As for a selection area, it can be anything (0,0) to (100,100).
private static Rectangle MaintainAspectRatio(Image imgPhoto, Rectangle thumbRect)
{
int sourceWidth = imgPhoto.Width; int sourceHeight = imgPhoto.Height; int sourceX = 0; int sourceY = 0; int destX = 0; int destY = 0;
float nPercent = 0;
float nPercentW = 0;
float nPercentH = 0;
nPercentW = ((float)thumbRect.Width / (float)sourceWidth);
nPercentH = ((float)thumbRect.Height / (float)sourceHeight);
//if we have to pad the height pad both the top and the bottom
//with the difference between the scaled height and the desired height
if (nPercentH < nPercentW)
{
nPercent = nPercentH;
destX = (int)((thumbRect.Width - (sourceWidth * nPercent)) / 2);
}
else
{
nPercent = nPercentW;
destY = (int)((thumbRect.Height - (sourceHeight * nPercent)) / 2);
}
int destWidth = (int)(sourceWidth * nPercent);
int destHeight = (int)(sourceHeight * nPercent);
Rectangle retRect = new Rectangle(thumbRect.X, thumbRect.Y, destWidth, destHeight);
return retRect;
}
Without a bit more detail, I'm guessing that you're actually suffering from rounding errors...
- When you scale the (top,left) co-ordinate back to the original, you need to round down (towards the top left).
- When you scale the (bottom,right) co-ordinate back to the original, you need to round up (towards the bottom right)
Take a simple example of a 12x12 grid as the original, and a 4x4 grid as the scaled version.
- (1,1):(2,2) on the scaled version = (3,3):(8,8)
- 2x2 pixel = 25% of the area of the scaled version
- 6x6 pixel = 25% of the area of the original version
If one was to simply multiply by the same scaling factors, this would give (3,3):(6,6).
OriginalTop = INT(ScaledTop * YScalingFactor);
OriginalLeft = INT(ScaledLeft * XScalingFactor);
OriginalBottom = INT((ScaledBottom + 1) * YScalingFactor) - 1;
OriginalRight = INT((ScaledRight + 1) * XScalingFactor) - 1;
EDIT:
A better way of explaining what I'm trying to say would be to draw a picutre.
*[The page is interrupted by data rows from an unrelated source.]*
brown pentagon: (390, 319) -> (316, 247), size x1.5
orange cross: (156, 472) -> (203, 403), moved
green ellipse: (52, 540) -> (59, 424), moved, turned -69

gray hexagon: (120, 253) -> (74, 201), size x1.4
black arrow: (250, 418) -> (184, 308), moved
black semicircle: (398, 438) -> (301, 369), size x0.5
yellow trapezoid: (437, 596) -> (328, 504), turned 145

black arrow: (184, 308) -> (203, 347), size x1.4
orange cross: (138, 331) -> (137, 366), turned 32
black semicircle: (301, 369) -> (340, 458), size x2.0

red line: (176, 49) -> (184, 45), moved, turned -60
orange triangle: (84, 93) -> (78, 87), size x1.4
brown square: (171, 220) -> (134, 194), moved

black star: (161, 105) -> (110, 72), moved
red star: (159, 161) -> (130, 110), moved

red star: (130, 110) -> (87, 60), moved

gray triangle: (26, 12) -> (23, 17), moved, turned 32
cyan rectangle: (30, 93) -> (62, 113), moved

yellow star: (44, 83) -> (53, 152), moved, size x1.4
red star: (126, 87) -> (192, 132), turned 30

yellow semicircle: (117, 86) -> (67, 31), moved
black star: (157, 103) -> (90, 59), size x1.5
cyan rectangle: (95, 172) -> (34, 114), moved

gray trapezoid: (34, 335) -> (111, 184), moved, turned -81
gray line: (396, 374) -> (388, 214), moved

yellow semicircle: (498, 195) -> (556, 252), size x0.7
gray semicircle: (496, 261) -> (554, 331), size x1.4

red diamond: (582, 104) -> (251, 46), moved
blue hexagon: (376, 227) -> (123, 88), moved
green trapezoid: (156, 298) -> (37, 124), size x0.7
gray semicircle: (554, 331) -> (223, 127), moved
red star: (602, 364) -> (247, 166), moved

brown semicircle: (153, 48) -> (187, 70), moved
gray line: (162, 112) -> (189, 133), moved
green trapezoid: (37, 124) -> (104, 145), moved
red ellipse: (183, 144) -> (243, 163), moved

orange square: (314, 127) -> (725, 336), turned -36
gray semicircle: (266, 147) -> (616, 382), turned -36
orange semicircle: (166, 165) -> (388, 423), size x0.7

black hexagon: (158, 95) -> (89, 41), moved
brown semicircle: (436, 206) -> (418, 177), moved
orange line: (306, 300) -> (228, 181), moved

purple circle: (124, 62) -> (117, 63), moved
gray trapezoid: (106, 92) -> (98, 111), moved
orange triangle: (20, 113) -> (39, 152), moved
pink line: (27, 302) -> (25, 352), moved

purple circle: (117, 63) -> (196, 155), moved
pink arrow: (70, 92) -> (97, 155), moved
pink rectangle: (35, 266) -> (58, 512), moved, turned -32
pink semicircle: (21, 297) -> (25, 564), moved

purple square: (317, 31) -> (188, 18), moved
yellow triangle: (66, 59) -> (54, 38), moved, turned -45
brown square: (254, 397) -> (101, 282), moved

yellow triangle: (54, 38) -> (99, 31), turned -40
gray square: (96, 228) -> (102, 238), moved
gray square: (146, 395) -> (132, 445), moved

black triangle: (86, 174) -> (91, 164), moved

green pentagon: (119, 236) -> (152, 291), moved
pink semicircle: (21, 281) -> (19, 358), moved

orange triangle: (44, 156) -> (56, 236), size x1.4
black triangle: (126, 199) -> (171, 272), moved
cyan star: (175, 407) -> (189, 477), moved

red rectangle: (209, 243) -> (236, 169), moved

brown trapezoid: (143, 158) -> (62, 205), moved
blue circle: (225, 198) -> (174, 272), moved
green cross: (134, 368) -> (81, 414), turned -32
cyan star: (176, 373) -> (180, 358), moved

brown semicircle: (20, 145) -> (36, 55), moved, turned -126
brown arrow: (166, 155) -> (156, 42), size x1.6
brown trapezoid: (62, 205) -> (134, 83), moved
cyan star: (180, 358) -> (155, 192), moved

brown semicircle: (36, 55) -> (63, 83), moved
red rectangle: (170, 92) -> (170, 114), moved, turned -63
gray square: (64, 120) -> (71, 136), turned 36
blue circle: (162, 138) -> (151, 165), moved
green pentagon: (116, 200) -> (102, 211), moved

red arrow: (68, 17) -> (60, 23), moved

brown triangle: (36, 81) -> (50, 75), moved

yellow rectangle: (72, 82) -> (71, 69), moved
And I suck at ASCII Art. So here's another try with words.
A pixel isn't a point. It's a small rectangle in it's own right.
When you use a pixel to represent the top left of a rectangle, you're including the area from the top-left most Point of the pixel.
When you use a pixel to represent the Bottom Right of a rectangle, you're including the area all the way to the Bottom Right most Point of the pixel.
Using the (12x12) => (4x4) example again, every scaled pixel represents a whole 3x3 set of pixels in the original. When talking about the top left, you pick the top left pixel of the 3x3 pixel group in the original. And when talking about the bottom right, you pick the bottom right of the 3x3 pixel group in the original.
EDIT: Using just integers.
NewTop = (( OldTop ) * NewHeight / OldHeight);
NewLeft = (( OldLeft ) * NewWidth / OldWidth );
NewBottom = ((OldBottom + 1) * NewHeight / OldHeight) - 1;
NewRight = ((OldRight + 1) * NewWidth / OldWidth ) - 1;
The only consideration is making sure that you don't overflow your data type after the multiplication. But with images, you won't, unless it's a hell of an image.